Is this correct? (Edit: I'm just going to outline the steps and post the rest as an answer.)
$g: \mathbb C \to \mathbb C, g(z) = -i(1-y^2)+(2x-y)(y)$
Step 1. $g$ is differentiable only on $\{y=x\}$.
Step 2. $g$ is differentiable on $\{y=x\}$ (given $g$ is differentiable only on $\{y=x\}$).
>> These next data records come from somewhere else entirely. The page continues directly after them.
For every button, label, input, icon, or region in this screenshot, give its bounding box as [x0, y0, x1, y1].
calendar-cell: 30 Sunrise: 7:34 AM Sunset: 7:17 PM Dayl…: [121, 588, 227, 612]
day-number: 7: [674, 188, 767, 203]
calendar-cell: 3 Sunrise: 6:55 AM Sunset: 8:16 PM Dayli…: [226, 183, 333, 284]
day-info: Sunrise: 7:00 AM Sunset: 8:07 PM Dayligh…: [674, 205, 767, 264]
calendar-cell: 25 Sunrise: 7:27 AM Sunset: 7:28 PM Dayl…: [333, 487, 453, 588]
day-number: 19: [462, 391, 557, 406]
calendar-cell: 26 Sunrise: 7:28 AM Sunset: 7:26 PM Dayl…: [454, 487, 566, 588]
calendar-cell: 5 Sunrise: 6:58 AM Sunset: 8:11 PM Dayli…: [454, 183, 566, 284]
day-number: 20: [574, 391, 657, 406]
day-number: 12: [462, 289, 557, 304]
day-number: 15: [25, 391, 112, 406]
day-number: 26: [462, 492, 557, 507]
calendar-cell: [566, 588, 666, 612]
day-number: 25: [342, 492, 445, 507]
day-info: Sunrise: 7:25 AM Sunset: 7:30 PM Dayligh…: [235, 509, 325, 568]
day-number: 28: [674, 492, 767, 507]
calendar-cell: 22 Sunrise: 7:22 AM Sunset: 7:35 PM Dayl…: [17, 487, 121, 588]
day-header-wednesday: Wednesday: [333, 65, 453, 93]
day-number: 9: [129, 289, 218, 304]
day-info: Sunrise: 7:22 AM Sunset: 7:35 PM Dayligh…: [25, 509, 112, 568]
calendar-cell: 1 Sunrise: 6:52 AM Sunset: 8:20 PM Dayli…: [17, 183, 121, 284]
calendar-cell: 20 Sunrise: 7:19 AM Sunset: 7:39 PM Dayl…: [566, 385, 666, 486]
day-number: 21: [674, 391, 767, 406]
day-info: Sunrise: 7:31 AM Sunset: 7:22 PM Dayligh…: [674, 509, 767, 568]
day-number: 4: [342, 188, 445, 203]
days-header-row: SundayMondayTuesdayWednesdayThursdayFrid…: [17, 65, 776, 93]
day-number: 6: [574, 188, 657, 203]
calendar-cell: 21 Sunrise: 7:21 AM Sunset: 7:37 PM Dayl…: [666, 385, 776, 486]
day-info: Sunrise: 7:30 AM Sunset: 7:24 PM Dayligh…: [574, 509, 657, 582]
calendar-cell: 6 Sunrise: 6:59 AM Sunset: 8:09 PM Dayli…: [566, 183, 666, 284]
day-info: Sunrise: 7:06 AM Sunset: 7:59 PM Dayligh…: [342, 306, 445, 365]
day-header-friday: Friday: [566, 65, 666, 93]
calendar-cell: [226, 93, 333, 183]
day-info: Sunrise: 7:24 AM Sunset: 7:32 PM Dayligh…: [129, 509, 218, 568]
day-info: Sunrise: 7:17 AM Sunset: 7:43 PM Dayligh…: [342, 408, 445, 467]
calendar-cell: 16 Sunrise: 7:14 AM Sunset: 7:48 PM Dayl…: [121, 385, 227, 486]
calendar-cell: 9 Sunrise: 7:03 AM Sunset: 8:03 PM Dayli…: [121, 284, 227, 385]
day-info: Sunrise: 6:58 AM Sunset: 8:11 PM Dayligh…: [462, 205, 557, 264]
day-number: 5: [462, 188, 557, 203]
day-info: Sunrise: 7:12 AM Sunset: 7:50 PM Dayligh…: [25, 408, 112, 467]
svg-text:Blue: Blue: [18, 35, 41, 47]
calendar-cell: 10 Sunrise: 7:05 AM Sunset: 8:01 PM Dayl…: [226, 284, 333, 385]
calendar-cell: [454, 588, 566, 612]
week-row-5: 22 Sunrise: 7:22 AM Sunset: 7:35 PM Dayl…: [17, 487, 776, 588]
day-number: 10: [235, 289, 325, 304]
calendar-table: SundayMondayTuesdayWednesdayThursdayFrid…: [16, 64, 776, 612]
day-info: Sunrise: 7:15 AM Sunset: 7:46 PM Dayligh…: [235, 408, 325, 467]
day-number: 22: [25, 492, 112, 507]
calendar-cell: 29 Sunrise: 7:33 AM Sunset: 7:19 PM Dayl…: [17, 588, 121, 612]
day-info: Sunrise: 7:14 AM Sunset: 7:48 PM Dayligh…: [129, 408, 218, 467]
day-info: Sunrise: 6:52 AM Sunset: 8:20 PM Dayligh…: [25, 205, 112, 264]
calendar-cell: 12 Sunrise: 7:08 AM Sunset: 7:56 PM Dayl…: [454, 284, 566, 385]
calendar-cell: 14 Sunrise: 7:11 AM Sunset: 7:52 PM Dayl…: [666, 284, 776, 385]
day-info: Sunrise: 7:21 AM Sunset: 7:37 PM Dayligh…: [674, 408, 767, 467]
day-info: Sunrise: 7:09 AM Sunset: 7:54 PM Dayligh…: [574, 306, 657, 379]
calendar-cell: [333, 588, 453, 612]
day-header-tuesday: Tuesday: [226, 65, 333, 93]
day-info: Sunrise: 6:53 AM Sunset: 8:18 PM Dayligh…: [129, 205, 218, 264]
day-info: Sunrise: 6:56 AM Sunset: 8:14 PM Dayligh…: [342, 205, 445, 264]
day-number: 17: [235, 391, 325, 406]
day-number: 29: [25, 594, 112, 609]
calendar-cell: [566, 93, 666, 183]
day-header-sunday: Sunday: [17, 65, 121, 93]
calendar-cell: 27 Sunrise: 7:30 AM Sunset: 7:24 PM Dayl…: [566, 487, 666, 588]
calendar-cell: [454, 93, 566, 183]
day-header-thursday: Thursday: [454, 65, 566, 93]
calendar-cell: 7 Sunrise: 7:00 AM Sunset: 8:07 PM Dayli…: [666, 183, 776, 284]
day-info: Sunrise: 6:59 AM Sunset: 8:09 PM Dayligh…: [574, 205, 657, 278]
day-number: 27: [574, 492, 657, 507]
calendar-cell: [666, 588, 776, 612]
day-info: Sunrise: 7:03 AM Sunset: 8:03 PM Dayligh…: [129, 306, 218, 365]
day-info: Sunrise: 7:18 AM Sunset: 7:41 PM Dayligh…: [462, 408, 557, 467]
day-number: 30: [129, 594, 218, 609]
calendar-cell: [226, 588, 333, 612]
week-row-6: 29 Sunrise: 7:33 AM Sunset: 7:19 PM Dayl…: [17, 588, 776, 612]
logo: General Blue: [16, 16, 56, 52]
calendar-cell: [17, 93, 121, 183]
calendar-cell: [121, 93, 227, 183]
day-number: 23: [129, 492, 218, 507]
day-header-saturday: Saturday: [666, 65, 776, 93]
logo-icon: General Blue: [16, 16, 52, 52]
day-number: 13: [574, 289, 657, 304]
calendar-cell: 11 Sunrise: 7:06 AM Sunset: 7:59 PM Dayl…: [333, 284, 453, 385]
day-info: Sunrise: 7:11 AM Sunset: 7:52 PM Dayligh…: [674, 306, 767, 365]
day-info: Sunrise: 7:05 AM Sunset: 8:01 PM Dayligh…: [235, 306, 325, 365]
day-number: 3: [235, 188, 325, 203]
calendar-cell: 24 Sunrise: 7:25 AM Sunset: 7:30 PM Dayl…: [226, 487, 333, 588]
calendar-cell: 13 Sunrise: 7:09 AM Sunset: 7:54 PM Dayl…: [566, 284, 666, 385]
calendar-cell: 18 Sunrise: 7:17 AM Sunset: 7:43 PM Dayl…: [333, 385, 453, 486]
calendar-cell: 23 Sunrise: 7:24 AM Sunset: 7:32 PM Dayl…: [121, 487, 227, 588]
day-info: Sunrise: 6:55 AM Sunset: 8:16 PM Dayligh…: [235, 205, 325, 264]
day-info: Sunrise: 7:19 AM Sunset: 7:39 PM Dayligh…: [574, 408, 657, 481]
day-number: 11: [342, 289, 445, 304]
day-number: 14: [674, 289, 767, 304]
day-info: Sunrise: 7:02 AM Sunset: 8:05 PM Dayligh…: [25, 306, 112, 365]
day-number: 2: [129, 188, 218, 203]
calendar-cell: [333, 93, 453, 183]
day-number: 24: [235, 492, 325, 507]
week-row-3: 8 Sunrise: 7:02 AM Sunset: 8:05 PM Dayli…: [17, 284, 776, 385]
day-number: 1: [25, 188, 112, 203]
Step 3. For $z \in \{y=x\}$, we have $g'(z)=2\Im(z)$.
Proof of Step 1:
If $g$ is differentiable at $(x,y)$, then the Cauchy Riemann equations are satisfied at $(x,y)$. We get for $u(x,y)=(2x-y)(y)$ and $v(x,y)=-(1-y^2)$ with $u,v:\mathbb R^2 \to \mathbb R$ that
$$u_x=2y, u_y=2(x-y), v_x=0, v_y=2y$$
and then
$$2y = u_x(x,y) = v_y(x,y) = 2y \iff (x,y) \in \mathbb R^2$$
$$2(x-y) = u_y(x,y) = -v_x(x,y) = -(0) = 0 \iff x=y$$
Proof of Step 2:
$g_x=u_x+iv_x, g_y=u_y+iv_y$ exist on the neighbourhood $\mathbb C$ of $0=0+0i=(0,0)$ and then are continuous at $(0,0).
Proof of Step 3:
$g'(z)=g_x(x,y)=u_x(x,y)+iv_x(x,y)=2y+i(0)=2y=2\Im(z)$.